Transcribe all of the listing below in full.

● ● ● ● ●

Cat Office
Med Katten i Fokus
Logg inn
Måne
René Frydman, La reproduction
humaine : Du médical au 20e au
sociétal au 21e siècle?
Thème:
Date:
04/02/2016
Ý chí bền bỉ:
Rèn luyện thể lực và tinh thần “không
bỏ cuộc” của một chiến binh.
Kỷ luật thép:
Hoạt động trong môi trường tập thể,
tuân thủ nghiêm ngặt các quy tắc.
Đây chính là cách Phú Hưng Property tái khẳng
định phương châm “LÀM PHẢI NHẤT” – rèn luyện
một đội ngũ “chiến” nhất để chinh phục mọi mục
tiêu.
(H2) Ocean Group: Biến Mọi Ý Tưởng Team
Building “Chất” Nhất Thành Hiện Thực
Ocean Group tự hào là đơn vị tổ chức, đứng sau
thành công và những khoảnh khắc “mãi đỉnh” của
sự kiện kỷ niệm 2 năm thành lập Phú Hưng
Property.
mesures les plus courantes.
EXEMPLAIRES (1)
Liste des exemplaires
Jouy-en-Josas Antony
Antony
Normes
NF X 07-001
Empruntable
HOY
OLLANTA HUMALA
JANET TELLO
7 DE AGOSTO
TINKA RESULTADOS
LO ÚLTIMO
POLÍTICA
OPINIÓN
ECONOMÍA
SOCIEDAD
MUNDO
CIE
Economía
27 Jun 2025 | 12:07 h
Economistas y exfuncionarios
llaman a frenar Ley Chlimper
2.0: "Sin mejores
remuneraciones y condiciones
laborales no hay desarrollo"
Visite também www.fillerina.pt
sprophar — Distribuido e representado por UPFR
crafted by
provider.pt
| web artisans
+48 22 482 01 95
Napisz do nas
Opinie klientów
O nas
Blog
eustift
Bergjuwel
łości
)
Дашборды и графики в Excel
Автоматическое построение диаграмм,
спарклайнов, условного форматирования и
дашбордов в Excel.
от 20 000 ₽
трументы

● ● ● ● ●

• _Expected answer_
Cat Office
Med Katten i Fokus
Logg inn
Måne
René Frydman, La reproduction
humaine : Du médical au 20e au
sociétal au 21e siècle?
Thème:
Date:
04/02/2016
Ý chí bền bỉ:
Rèn luyện thể lực và tinh thần “không
bỏ cuộc” của một chiến binh.
Kỷ luật thép:
Hoạt động trong môi trường tập thể,
tuân thủ nghiêm ngặt các quy tắc.
Đây chính là cách Phú Hưng Property tái khẳng
định phương châm “LÀM PHẢI NHẤT” – rèn luyện
một đội ngũ “chiến” nhất để chinh phục mọi mục
tiêu.
(H2) Ocean Group: Biến Mọi Ý Tưởng Team
Building “Chất” Nhất Thành Hiện Thực
Ocean Group tự hào là đơn vị tổ chức, đứng sau
thành công và những khoảnh khắc “mãi đỉnh” của
sự kiện kỷ niệm 2 năm thành lập Phú Hưng
Property.
mesures les plus courantes.
EXEMPLAIRES (1)
Liste des exemplaires
Jouy-en-Josas Antony
Antony
Normes
NF X 07-001
Empruntable
HOY
OLLANTA HUMALA
JANET TELLO
7 DE AGOSTO
TINKA RESULTADOS
LO ÚLTIMO
POLÍTICA
OPINIÓN
ECONOMÍA
SOCIEDAD
MUNDO
CIE
Economía
27 Jun 2025 | 12:07 h
Economistas y exfuncionarios
llaman a frenar Ley Chlimper
2.0: "Sin mejores
remuneraciones y condiciones
laborales no hay desarrollo"
Visite também www.fillerina.pt
sprophar — Distribuido e representado por UPFR
crafted by
provider.pt
| web artisans
+48 22 482 01 95
Napisz do nas
Opinie klientów
O nas
Blog
eustift
Bergjuwel
łości
)
Дашборды и графики в Excel
Автоматическое построение диаграмм,
спарклайнов, условного форматирования и
дашбордов в Excel.
от 20 000 ₽
трументы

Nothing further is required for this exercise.